[Data records]
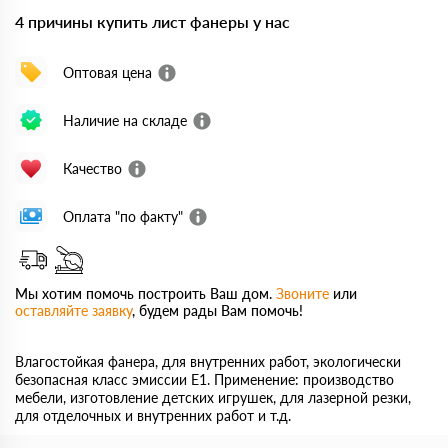
4 причины купить лист фанеры у нас
Оптовая цена
Наличие на складе
Качество
Оплата "по факту"
Мы хотим помочь построить Ваш дом.
Звоните
или
оставляйте заявку
, будем рады Вам помочь!
Влагостойкая фанера, для внутренних работ, экологически
безопасная класс эмиссии Е1. Применение: производство
мебели, изготовление детских игрушек, для лазерной резки,
для отделочных и внутренних работ и т.д.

What to produce: Would you copy all lines in the records where the string "работ" appears?

Your response:
Влагостойкая фанера, для внутренних работ, экологически
для отделочных и внутренних работ и т.д.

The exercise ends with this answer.